More than 3,000 women and nonbinary people took to the comments to share their thoughts.

The tips that poured in were a bit of a mixed bag, but they all seemed to point to the obvious need for a bit of reform to the traditional approach to gynecological office design. Per a report from LX, a few key takeaways include:

  • Scales shouldn’t be in public locations in the office
  • More diverse imagery around the office
  • A signal to let health professionals know you’re done changing
  • Warmers on the stirrups
  • Adjustable thermostats in patient rooms
  • Buy equipment and gowns in the largest sizes
  • A layout that prevents overhearing private health conversations
  • Ceiling lifts for people who can’t get on exam tables by themselves
  • Put away unnecessary instruments and models that can be triggering for patients
  • Multiple waiting rooms
  • Pay attention to the angle of exam beds

First and foremost, I want to say: good on Dr. Stewart for asking what women want in a GYN office. Even in 2021, they remain an overwhelming source of anxiety for many, particularly in light of our country’s feelings regarding women’s reproductive health. It should be more commonplace for physicians to solicit regular feedback of the same flavor from their patients who are so often at their most vulnerable while in their care.

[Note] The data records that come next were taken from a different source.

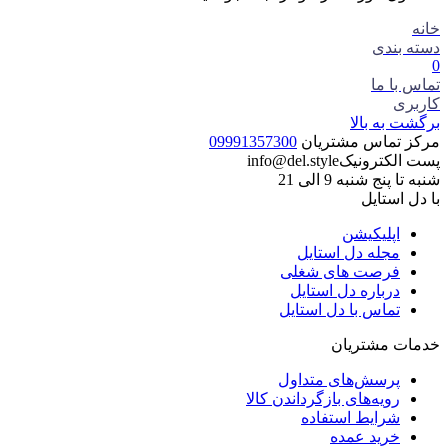
خانه
دسته بندی
0
تماس با ما
کاربری
برگشت به بالا
مرکز تماس مشتریان
09991357300
پست الکترونیک
info@del.style
شنبه تا پنج شنبه 9 الی 21
با دل استایل
اپلیکیشن
مجله دل استایل
فرصت های شغلی
درباره دل استایل
تماس با دل استایل
خدمات مشتریان
پرسش‌های متداول
رویه‌های بازگرداندن کالا
شرایط استفاده
خرید عمده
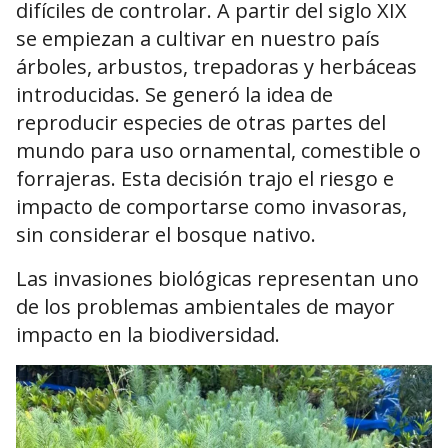
difíciles de controlar. A partir del siglo XIX
se empiezan a cultivar en nuestro país
árboles, arbustos, trepadoras y herbáceas
introducidas. Se generó la idea de
reproducir especies de otras partes del
mundo para uso ornamental, comestible o
forrajeras. Esta decisión trajo el riesgo e
impacto de comportarse como invasoras,
sin considerar el bosque nativo.
Las invasiones biológicas representan uno
de los problemas ambientales de mayor
impacto en la biodiversidad.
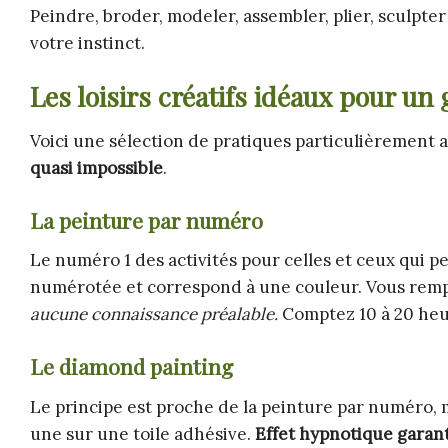
Peindre, broder, modeler, assembler, plier, sculpte
votre instinct.
Les loisirs créatifs idéaux pour u
Voici une sélection de pratiques particulièrement 
quasi impossible
.
La peinture par numéro
Le numéro 1 des activités pour celles et ceux qui p
numérotée et correspond à une couleur. Vous rempli
aucune connaissance préalable.
Comptez 10 à 20 heur
Le diamond painting
Le principe est proche de la peinture par numéro, m
une sur une toile adhésive.
Effet hypnotique garant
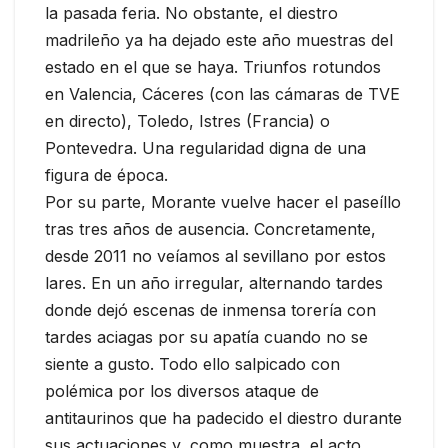
la pasada feria. No obstante, el diestro
madrileño ya ha dejado este año muestras del
estado en el que se haya. Triunfos rotundos
en Valencia, Cáceres (con las cámaras de TVE
en directo), Toledo, Istres (Francia) o
Pontevedra. Una regularidad digna de una
figura de época.
Por su parte, Morante vuelve hacer el paseíllo
tras tres años de ausencia. Concretamente,
desde 2011 no veíamos al sevillano por estos
lares. En un año irregular, alternando tardes
donde dejó escenas de inmensa torería con
tardes aciagas por su apatía cuando no se
siente a gusto. Todo ello salpicado con
polémica por los diversos ataque de
antitaurinos que ha padecido el diestro durante
sus actuaciones y, como muestra, el acto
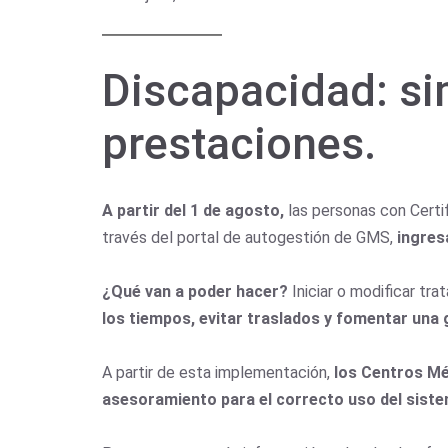
Discapacidad: si
prestaciones.
A partir del 1 de agosto,
las personas con Certi
través del portal de autogestión de GMS,
ingres
¿Qué van a poder hacer?
Iniciar o modificar tr
los tiempos, evitar traslados y fomentar una
A partir de esta implementación,
los Centros Mé
asesoramiento para el correcto uso del sist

A number of the suggestions resonated with me — having a signal to notify the medical staff that you’re finished changing would help avoid awkward situations, and not having a scale in a public location seems like a no-brainer. (I also really connected deeply to the one male respondent who, on his wife’s behalf, insisted painkillers be offered, saying, “Don’t make people ask/have to know to ask. Anyone getting a cervical biopsy should be offered the same suite of painkillers and anxiety drugs I was for my vasectomy.” Thank you for your service, sir.)

But there were also a few that felt a bit … obvious. Namely, the ones about not being within earshot of private health conversations and the bed being in direct line of the door. No one wants to be spread eagle in front of a door at the doctor’s office, and it feels like we maybe shouldn’t have to explicitly state as much? Adjustable thermostats in exam rooms might be a bridge too far, but I certainly wouldn’t complain.

The most notable takeaway, though, was the amount of people who expressed the desire for a more inclusive and diverse doctor’s office — a sentiment that was seemingly not lost on Dr. Stewart who later tweeted, “I appreciate your advocacy and the reminders. Everyone is welcome and I want them to feel welcomed.”

No notes, Dr. Stewart.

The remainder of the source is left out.